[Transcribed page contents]
►
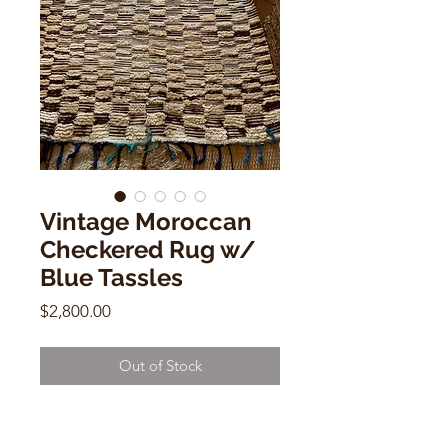
Vintage Moroccan
Checkered Rug w/
Blue Tassles
Price
$2,800.00
Out of Stock
Vintage Moroccan Checkered Rug
w/ Blue Tassles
◄
**Exercise**
An exact copy of the lines from the one with "Checkered Rug w/" through the final line of the entries is the whole answer.

**Exercise solution**
Checkered Rug w/
Blue Tassles
Price
$2,800.00
Out of Stock
Vintage Moroccan Checkered Rug
w/ Blue Tassles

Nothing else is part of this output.